Well, in 1997, theoretical physicist Juan Maldacena proposed a model where the mathematical world of String Theory operated as a hologram and the larger world of the cosmos operated on more of a flatter realm where there is no gravity.
This proposed model is exciting to some physicists because it allows them to translate data from the larger world of Einstein’s general and special relativity to the smaller quantum world of calculations, and vice versa. It was a way of solving the inconsistencies between the two areas of physics. However, the actual proof has always been elusive.
Maldacena’s model proposes that gravity arises from very small vibrating objects called “strings.” These strings have 9 dimensions of space and one dimension of time. The number of dimensions in string theory has been toyed with over the years. Some theoretical physicists have subtracted dimensions to work with their calculations, others have added dimensions. All in an effort to explain how the world that works on a large scale can translate to what happens in the world that is seen in the very small and infinitesimal scale.

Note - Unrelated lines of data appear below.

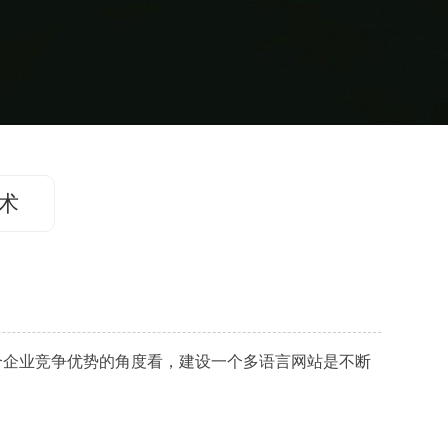
术
个企业竞争优势的角度看，建设一个多语言网站是不断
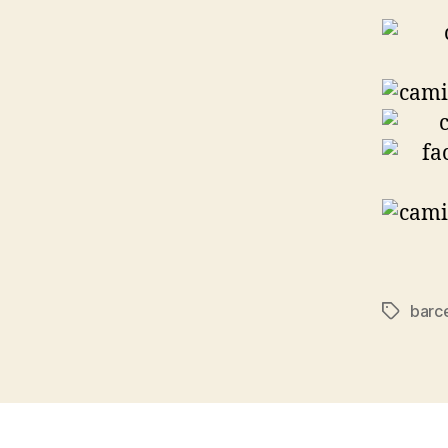
barc
Etiqueta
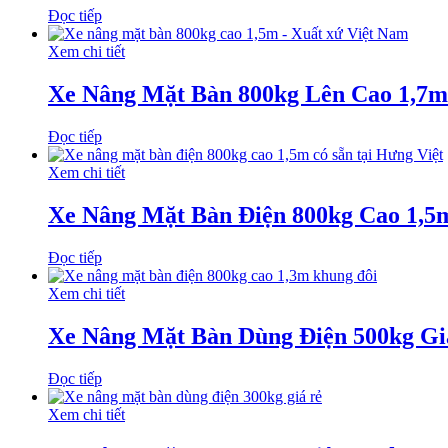
Đọc tiếp
Xem chi tiết
Xe Nâng Mặt Bàn 800kg Lên Cao 1,7m
Đọc tiếp
Xem chi tiết
Xe Nâng Mặt Bàn Điện 800kg Cao 1,5
Đọc tiếp
Xem chi tiết
Xe Nâng Mặt Bàn Dùng Điện 500kg Gi
Đọc tiếp
Xem chi tiết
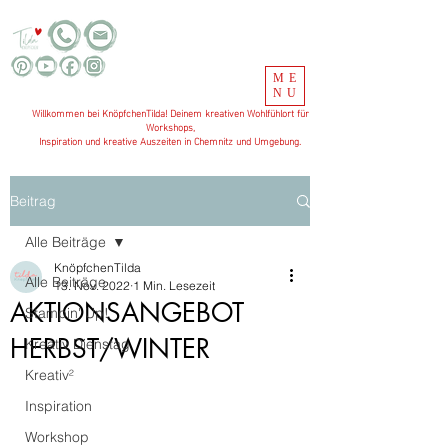
ME
NU
Willkommen bei KnöpfchenTilda! Deinem kreativen Wohlfühlort für
Workshops,
Inspiration und kreative Auszeiten in Chemnitz und Umgebung.
Beitrag
Alle Beiträge
KnöpfchenTilda
Alle Beiträge
13. Nov. 2022
1 Min. Lesezeit
AKTIONSANGEBOT
Stampin' Up!
HERBST/WINTER
Kreativ Dienstag
Kreativ²
Inspiration
Workshop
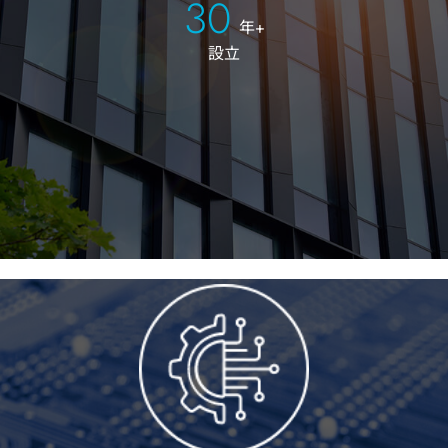
30
年+
設立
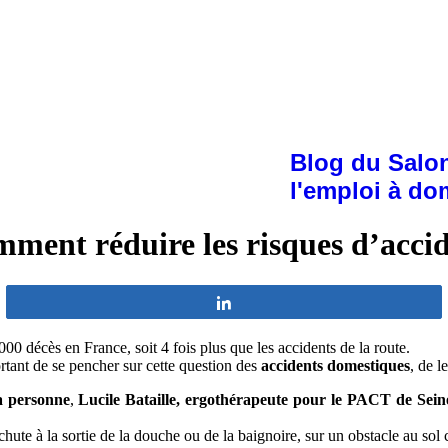
Blog du Salon
l'emploi à do
omment réduire les risques d’acci
Partagez
000 décès en France, soit 4 fois plus que les accidents de la route.
ortant de se pencher sur cette question des
accidents domestiques
, de l
la personne
,
Lucile Bataille,
ergothérapeute pour le PACT de Sein
 chute à la sortie de la douche ou de la baignoire, sur un obstacle au s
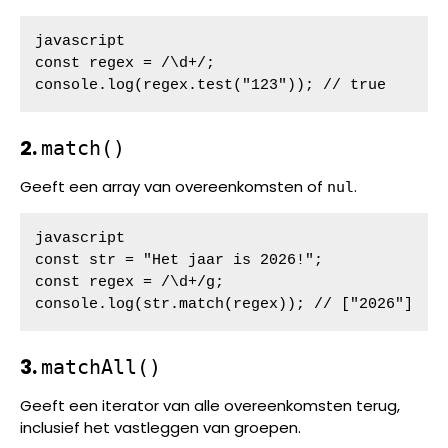
javascript

const regex = /\d+/;

console.log(regex.test("123")); // true
2.
match()
Geeft een array van overeenkomsten of
.
nul
javascript

const str = "Het jaar is 2026!";

const regex = /\d+/g;

console.log(str.match(regex)); // ["2026"]
3.
matchAll()
Geeft een iterator van alle overeenkomsten terug,
inclusief het vastleggen van groepen.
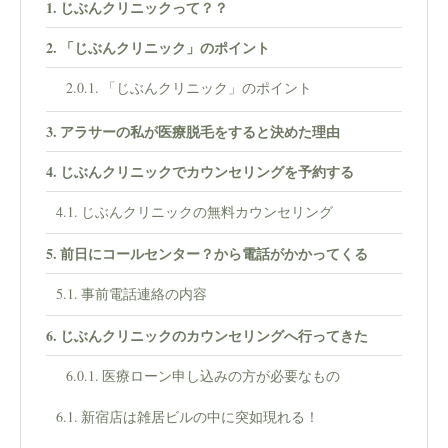
じぶんクリニックって？？
「じぶんクリニック」のポイント
「じぶんクリニック」のポイント
アラサーの私が医療脱毛をすると決めた理由
じぶんクリニックでカウンセリングを予約する
じぶんクリニックの無料カウンセリング
前日にコールセンター？から電話がかかってくる
事前電話連絡の内容
じぶんクリニックのカウンセリングへ行ってきた
医療ローン申し込みの方が必要なもの
新宿店は雑居ビルの中に突如現れる！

It’s like a detective hunt for an explanation when the clues reside in a world too small to be seen by a magnifying glass.
Well, recently, Yoshifumi Hyakutake of Ibaraki University in Japan have posted two papers on the arXiv repository that provides compelling evidence that Maldacena’s proposal may have some merit.
In the first paper, computations were made of the internal energy of a black hole, the position of its event horizon (the black hole’s boundary), its entropy properties based on string theory, and its affects on virtual particles. In the other paper, Hyakutake and his collaborators calculate the internal energy of the corresponding lower-dimensional properties without gravity.
The two calculations matched up.
“They have numerically confirmed, perhaps for the first time, something we were fairly sure had to be true, but was still a conjecture — namely that the thermodynamics of certain black holes can be reproduced from a lower-dimensional universe,” says Leonard Susskind, a theoretical physicist at Stanford University in California, also among the first theoreticians to explore the idea of a holographic universe.
Maldacena notes that neither of the model universes studied by the Japanese team resemble our own. The cosmos with the black hole has 10 dimensions and 8 of those dimensions form a sphere. The lower dimensional world has only one dimension and contains all the quantum particles attached to each other.
That being said, it’s numerical proof that one day our Universe of large gravitational properties can be described in the quantum theory.